Transcribed page contents =>

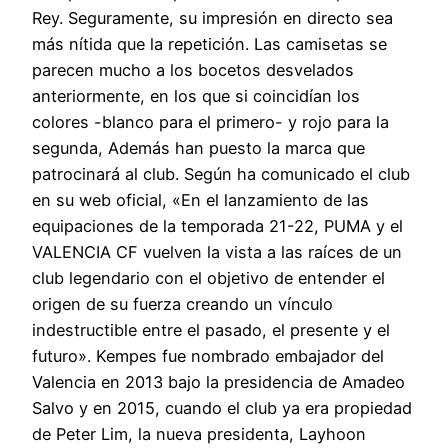
Rey. Seguramente, su impresión en directo sea
más nítida que la repetición. Las camisetas se
parecen mucho a los bocetos desvelados
anteriormente, en los que si coincidían los
colores -blanco para el primero- y rojo para la
segunda, Además han puesto la marca que
patrocinará al club. Según ha comunicado el club
en su web oficial, «En el lanzamiento de las
equipaciones de la temporada 21-22, PUMA y el
VALENCIA CF vuelven la vista a las raíces de un
club legendario con el objetivo de entender el
origen de su fuerza creando un vínculo
indestructible entre el pasado, el presente y el
futuro». Kempes fue nombrado embajador del
Valencia en 2013 bajo la presidencia de Amadeo
Salvo y en 2015, cuando el club ya era propiedad
de Peter Lim, la nueva presidenta, Layhoon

TASK OBJECTIVE => Each line of the data above must be repeated exactly, images excluded.

EXPECTED ANSWER =>
Rey. Seguramente, su impresión en directo sea
más nítida que la repetición. Las camisetas se
parecen mucho a los bocetos desvelados
anteriormente, en los que si coincidían los
colores -blanco para el primero- y rojo para la
segunda, Además han puesto la marca que
patrocinará al club. Según ha comunicado el club
en su web oficial, «En el lanzamiento de las
equipaciones de la temporada 21-22, PUMA y el
VALENCIA CF vuelven la vista a las raíces de un
club legendario con el objetivo de entender el
origen de su fuerza creando un vínculo
indestructible entre el pasado, el presente y el
futuro». Kempes fue nombrado embajador del
Valencia en 2013 bajo la presidencia de Amadeo
Salvo y en 2015, cuando el club ya era propiedad
de Peter Lim, la nueva presidenta, Layhoon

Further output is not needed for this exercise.